Steve Hamelman teaches undergraduate courses in American literature, literary theory, and composition in the English Department at Coastal Carolina University. His scholarly work is reflected in many publications and conference papers on the early American novel, theory, and popular music. Dr. Hamelman earned degrees at Colgate University (BA), the University of Maine at Orono (MA), and Brandeis University (MA, PhD). He has been a full professor at Coastal since 2001.
The Distinguished Teacher-Scholar Lecturer award is given annually to a Coastal Carolina University faculty member who has outstanding abilities as a teacher, scholar and communicator. The recepient of the award delivers a public lecture in the fall semester on an original topic. For additional information, please call 843-349-2086.
The Distinguished Teacher-Scholar Lecturer Series is made possible through the generous support of Horry Telephone, Inc.
Spotlight
Sara Sanders named to South Carolina Humanities Council Board
Sara L. Sanders, Kearns Palmetto Professor of English at Coastal Carolina University, has been elected to a thee-year term to the board of directors of the Humanities Council of South Carolina, effective November 1, 2008.
Sanders joined the Coastal Carolina University faculty in 1987. She is a graduate of Baptist College of Charleston (now Charleston Southern University) and earned a master’s degree and a Ph.D. in linguistics from the University of South Carolina in 1978 and 1981, respectively.
She was director of Coastal’s Honors Program from 1992 to 1996 and received the Student Affairs Division Award for the 1995-1996 academic year. Sanders chaired the Department of English, Communication and Journalism from 2004 to 2007 and was named Kearns Palmetto Professor for 2007 to 2012.
She is a consultant to the Conway Medical Center Palliative Care Team. She and her husband Steve Nagle are co-editors of English in the Southern United States (Cambridge University Press 2003) and co-recipients of the 2003 South Carolina Governor’s Award in the Humanities.
Her areas of expertise include teaching composition, English as a second/foreign language, illness narratives, cognitive metaphors and development of learning communities.
The Humanities Council awards nearly $250,000 annually in grants for statewide public programs and sponsors two initiatives - the South Carolina Humanities Festival and the South Carolina Book Festival held in Columbia.

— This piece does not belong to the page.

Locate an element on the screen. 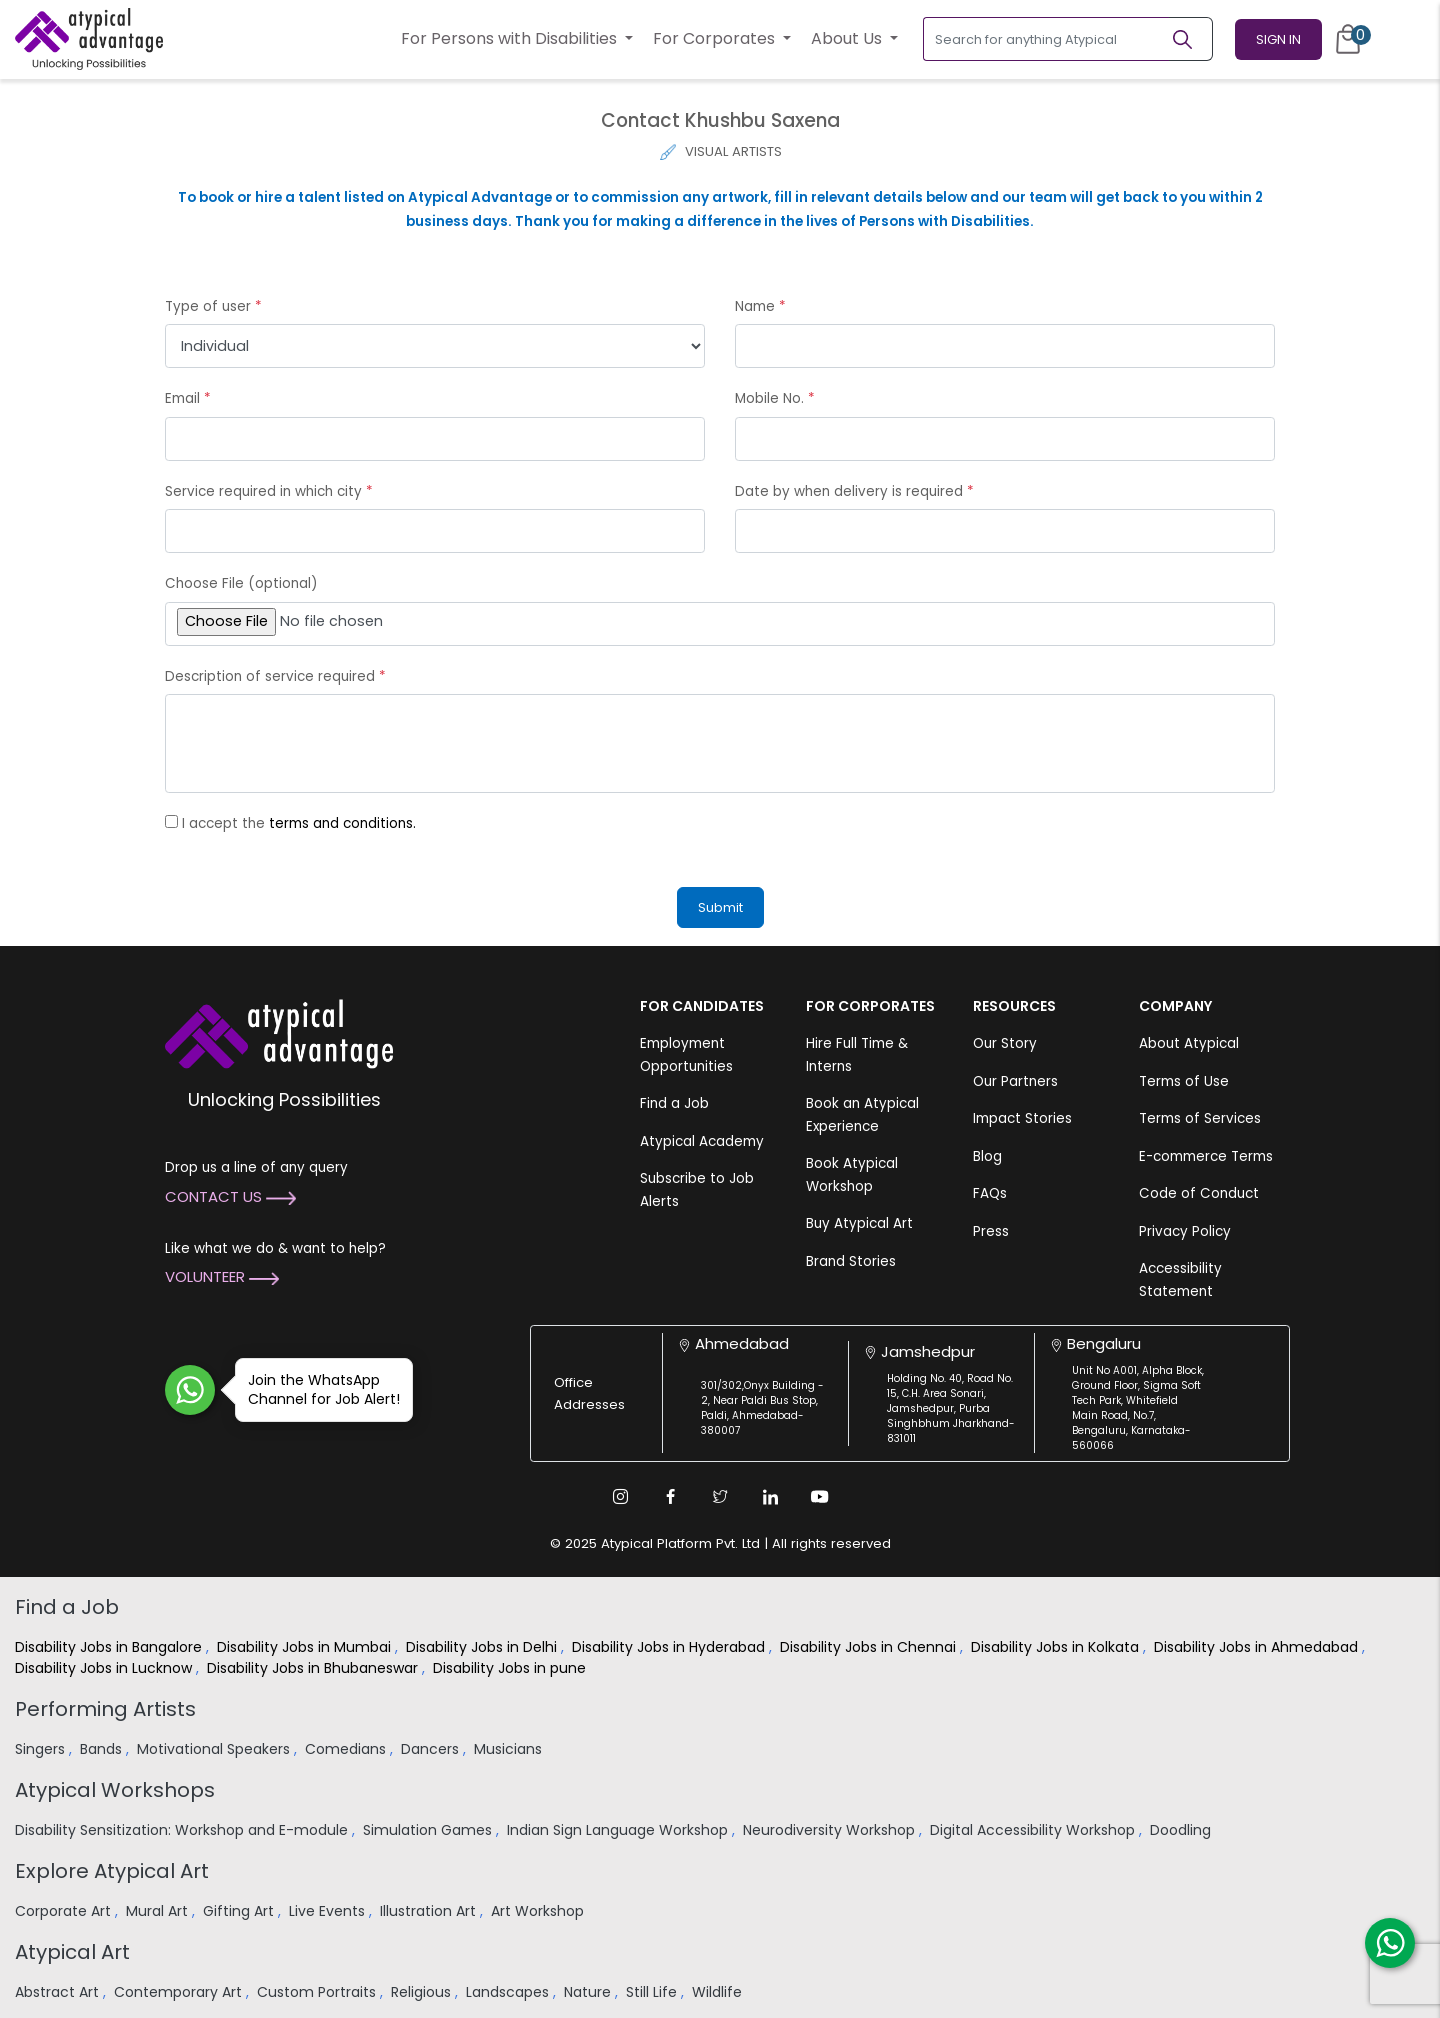 Image resolution: width=1440 pixels, height=2018 pixels. About Atypical is located at coordinates (1189, 1043).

Dan Albergotti Receives South Carolina Arts Commission Fellowship
Coastal Carolina University professor/poet Dan Albergotti is the recipient of a 2008-2009 Individual Artist Fellowship Award from the South Carolina Arts Commission. He is one of six South Carolina artists - four writers and two musicians - to be selected for this annual fellowship recognizing superior artistic merit. The six artist fellows receive $5,000 each.

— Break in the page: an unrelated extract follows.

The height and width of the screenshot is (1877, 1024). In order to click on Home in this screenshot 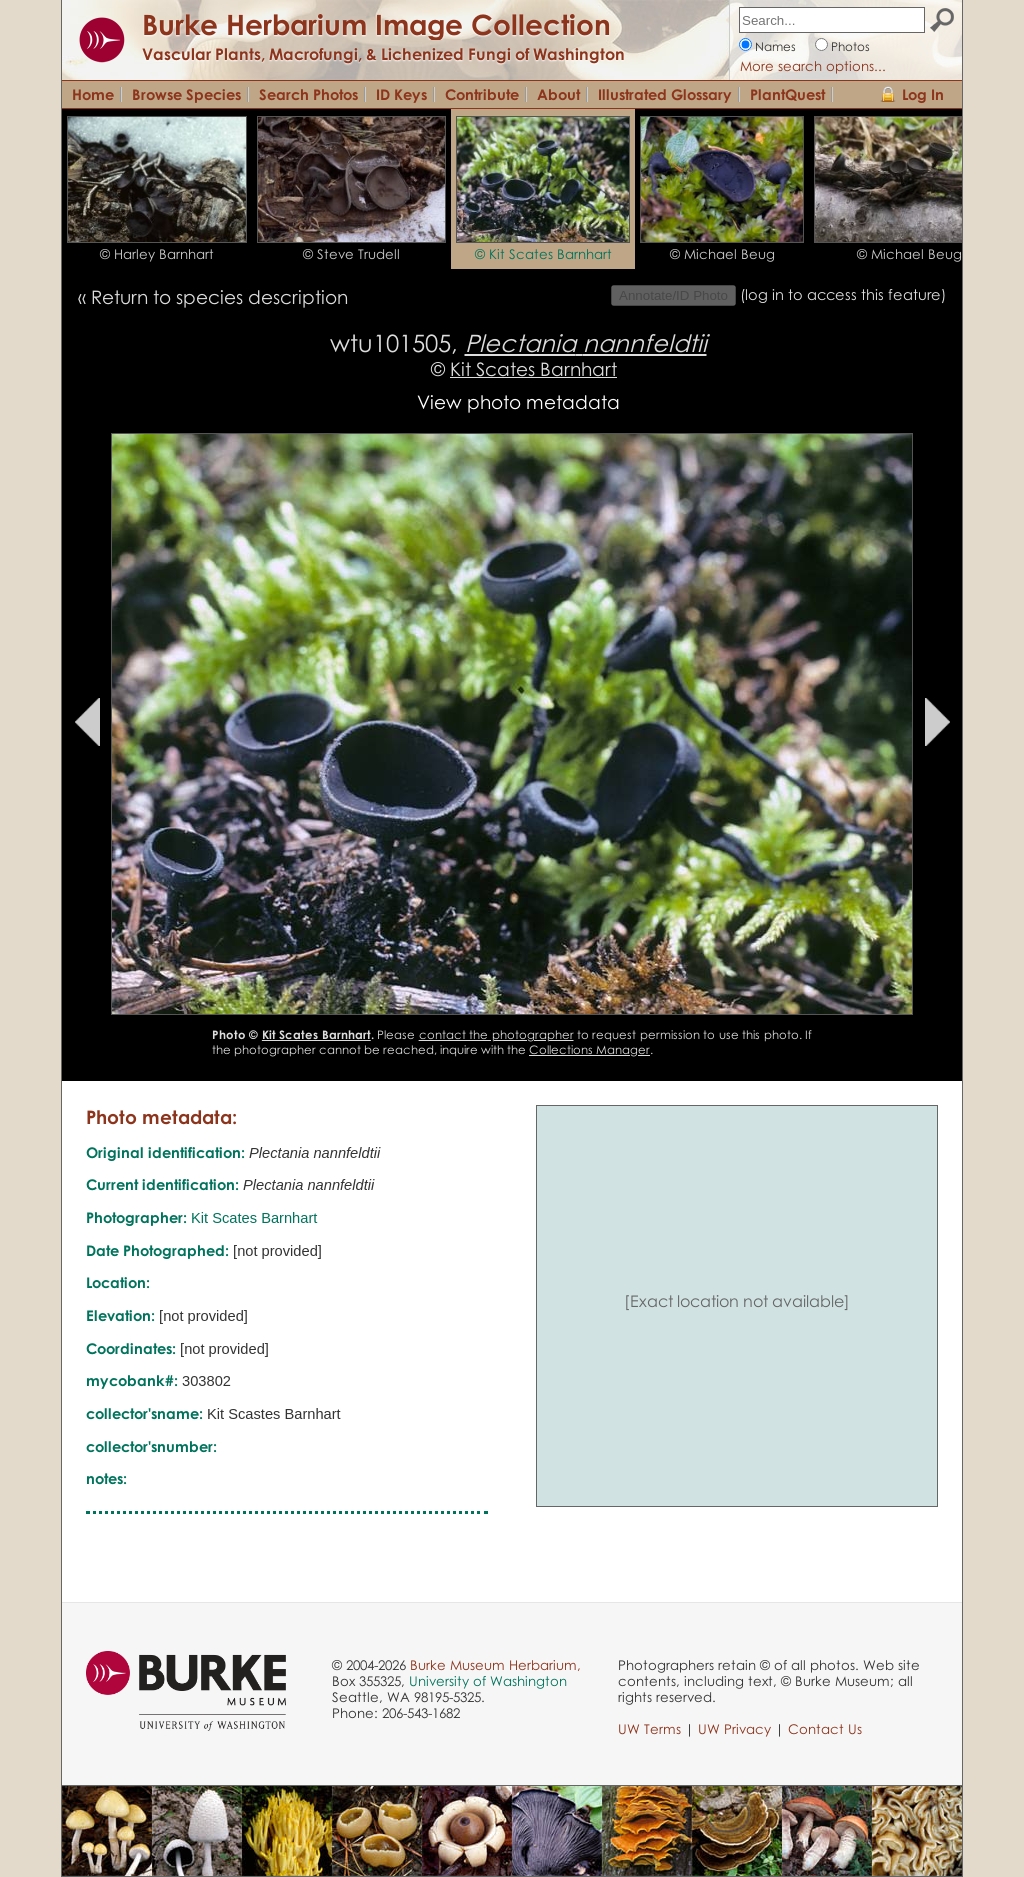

Albergotti, assistant professor of English and the Department of English's coordinator of creative writing, joined the Coastal Carolina University faculty in 2005. He earned bachelor's and master's degrees in English from Clemson University in 1986 and 1988, respectively, and a Ph.D. in English from the University of South Carolina in 1995.
He is the 2007 A. Poulin Jr. Poetry Prize winner for his first collection of poems, The Boatloads. His poems have appeared in The Cincinnati Review, Mid-American Review, Shenandoah, The Southern Review, The Virginia Quarterly Review and other journals. His chapbook, "Charon's Manifest," won the 2005 Randall Jarrell/Harperprints Chapbook Competition.
Albergotti has been a scholar at the Sewanee and Bread Loaf writers' conferences and a fellow at the Virginia Center for the Creative Arts. A graduate of the MFA program at UNC Greensboro and former poetry editor of The Greensboro Review, he currently serves as poetry editor of storySouth (www.storysouth.com).
The board grants fellowships based on recommendations made by out-of-state review panelists who select fellows based solely on their work.